■ **PROVIDED MATERIAL**
== == ==
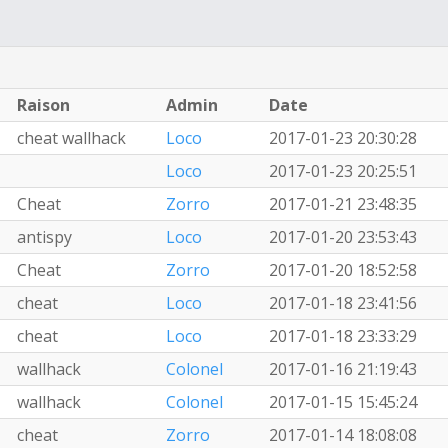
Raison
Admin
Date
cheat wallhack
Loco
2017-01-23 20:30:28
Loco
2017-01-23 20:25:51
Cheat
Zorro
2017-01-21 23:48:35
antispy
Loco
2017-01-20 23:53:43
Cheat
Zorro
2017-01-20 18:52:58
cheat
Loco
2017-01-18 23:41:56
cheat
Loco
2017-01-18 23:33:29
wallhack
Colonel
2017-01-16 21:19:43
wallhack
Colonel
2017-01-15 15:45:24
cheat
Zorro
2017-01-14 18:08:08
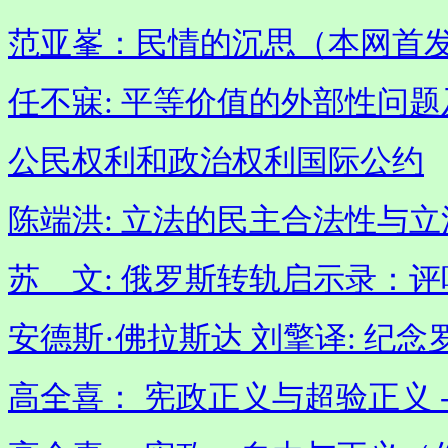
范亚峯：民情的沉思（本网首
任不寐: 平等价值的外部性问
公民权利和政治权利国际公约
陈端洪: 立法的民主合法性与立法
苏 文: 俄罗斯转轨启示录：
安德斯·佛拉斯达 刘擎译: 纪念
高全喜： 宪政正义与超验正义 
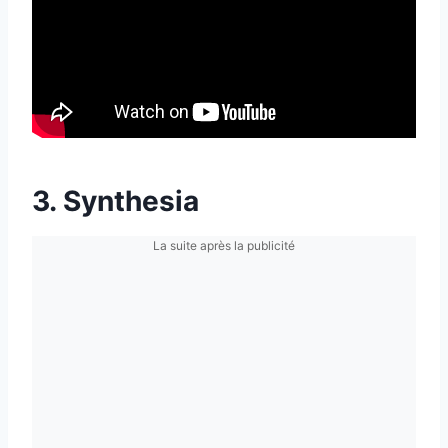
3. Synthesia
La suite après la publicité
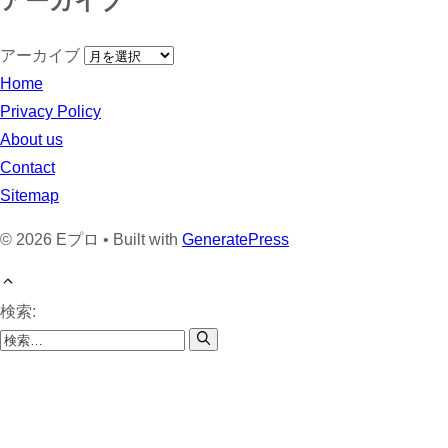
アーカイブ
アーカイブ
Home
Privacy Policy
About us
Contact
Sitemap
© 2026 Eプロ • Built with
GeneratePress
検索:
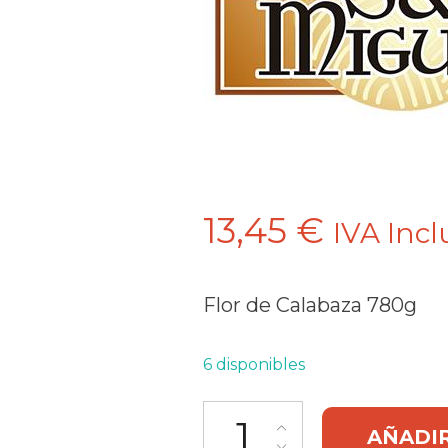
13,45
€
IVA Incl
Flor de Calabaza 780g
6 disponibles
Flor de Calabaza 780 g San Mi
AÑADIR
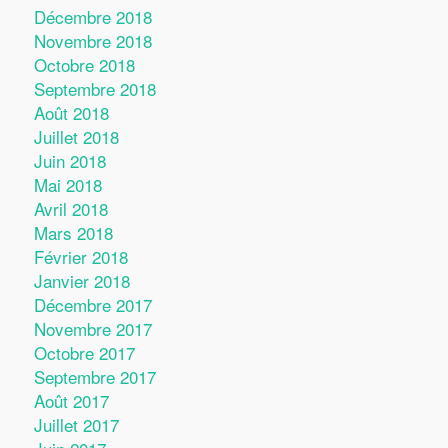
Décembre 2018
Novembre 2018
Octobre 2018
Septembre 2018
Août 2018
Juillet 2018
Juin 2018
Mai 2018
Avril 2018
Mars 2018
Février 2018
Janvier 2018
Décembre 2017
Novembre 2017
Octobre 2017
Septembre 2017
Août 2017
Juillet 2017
== == ==
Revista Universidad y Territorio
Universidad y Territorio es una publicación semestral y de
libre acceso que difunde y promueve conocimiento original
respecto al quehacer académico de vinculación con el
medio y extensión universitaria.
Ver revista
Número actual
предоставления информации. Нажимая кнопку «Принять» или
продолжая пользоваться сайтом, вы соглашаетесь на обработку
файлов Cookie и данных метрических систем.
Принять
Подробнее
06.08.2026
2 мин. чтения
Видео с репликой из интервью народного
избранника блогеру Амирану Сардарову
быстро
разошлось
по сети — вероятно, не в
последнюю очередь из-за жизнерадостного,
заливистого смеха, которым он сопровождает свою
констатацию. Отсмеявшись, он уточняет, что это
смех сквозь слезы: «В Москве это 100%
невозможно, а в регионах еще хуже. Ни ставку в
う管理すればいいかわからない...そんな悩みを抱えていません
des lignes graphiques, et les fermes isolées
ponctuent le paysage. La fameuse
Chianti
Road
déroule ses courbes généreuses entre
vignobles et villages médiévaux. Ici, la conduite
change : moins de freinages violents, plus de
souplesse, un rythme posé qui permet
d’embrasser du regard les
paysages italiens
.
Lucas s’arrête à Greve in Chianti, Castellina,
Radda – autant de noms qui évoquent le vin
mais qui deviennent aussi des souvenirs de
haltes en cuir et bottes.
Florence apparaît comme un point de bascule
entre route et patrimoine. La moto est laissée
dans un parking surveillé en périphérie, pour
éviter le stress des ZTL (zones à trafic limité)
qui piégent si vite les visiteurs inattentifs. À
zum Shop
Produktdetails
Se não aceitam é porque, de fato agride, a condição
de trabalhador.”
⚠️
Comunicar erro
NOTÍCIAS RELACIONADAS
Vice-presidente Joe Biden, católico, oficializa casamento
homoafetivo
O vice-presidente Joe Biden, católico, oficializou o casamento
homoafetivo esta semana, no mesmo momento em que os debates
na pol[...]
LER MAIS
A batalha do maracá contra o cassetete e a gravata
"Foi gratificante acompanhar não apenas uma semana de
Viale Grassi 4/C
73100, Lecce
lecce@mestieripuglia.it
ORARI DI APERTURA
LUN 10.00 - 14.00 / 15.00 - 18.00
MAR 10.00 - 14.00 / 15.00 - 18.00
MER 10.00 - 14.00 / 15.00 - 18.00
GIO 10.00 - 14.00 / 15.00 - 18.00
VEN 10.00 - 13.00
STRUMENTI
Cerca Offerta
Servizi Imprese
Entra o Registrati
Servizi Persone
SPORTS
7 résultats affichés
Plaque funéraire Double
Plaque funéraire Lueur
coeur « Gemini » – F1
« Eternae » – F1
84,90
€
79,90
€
== == ==
■ **EXERCISE GOAL**
Repeat exactly the lines above, from the line that contains "Flor de Calabaza 780 g San Mi" down through the line that contains "Juillet 2017". Include both of those lines and none of the pictures.

■ **EXERCISE ANSWER**
Flor de Calabaza 780 g San Mi
AÑADIR
Décembre 2018
Novembre 2018
Octobre 2018
Septembre 2018
Août 2018
Juillet 2018
Juin 2018
Mai 2018
Avril 2018
Mars 2018
Février 2018
Janvier 2018
Décembre 2017
Novembre 2017
Octobre 2017
Septembre 2017
Août 2017
Juillet 2017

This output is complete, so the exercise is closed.